* PROBLEM:
Only the text belongs in the copy: repeat each record exactly, without pictures.

* GIVEN DATA:
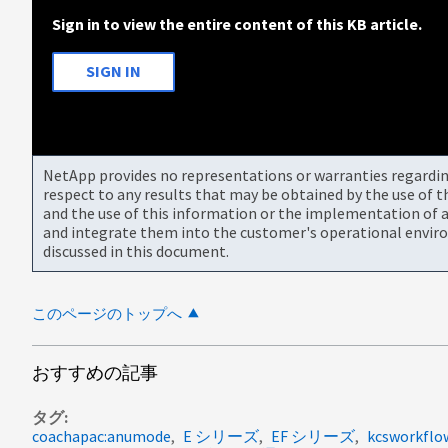
Sign in to view the entire content of this KB article.
SIGN IN
NetApp provides no representations or warranties regarding 
respect to any results that may be obtained by the use of 
and the use of this information or the implementation of a
and integrate them into the customer's operational envir
discussed in this document.
このページのトップへ
おすすめの記事
タグ
coachapac:anumode
E シリーズ
EF シリーズ
kcsworkflo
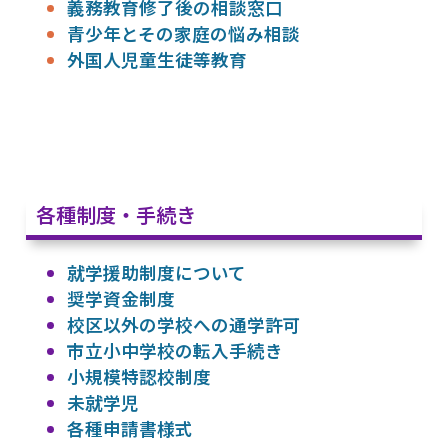
義務教育修了後の相談窓口
青少年とその家庭の悩み相談
外国人児童生徒等教育
各種制度・手続き
就学援助制度について
奨学資金制度
校区以外の学校への通学許可
市立小中学校の転入手続き
小規模特認校制度
未就学児
各種申請書様式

* EXERCISE RESPONSE:
Sign in to view the entire content of this KB article.
SIGN IN
NetApp provides no representations or warranties regarding 
respect to any results that may be obtained by the use of 
and the use of this information or the implementation of a
and integrate them into the customer's operational envir
discussed in this document.
このページのトップへ
おすすめの記事
タグ
coachapac:anumode
E シリーズ
EF シリーズ
kcsworkflo
義務教育修了後の相談窓口
青少年とその家庭の悩み相談
外国人児童生徒等教育
各種制度・手続き
就学援助制度について
奨学資金制度
校区以外の学校への通学許可
市立小中学校の転入手続き
小規模特認校制度
未就学児
各種申請書様式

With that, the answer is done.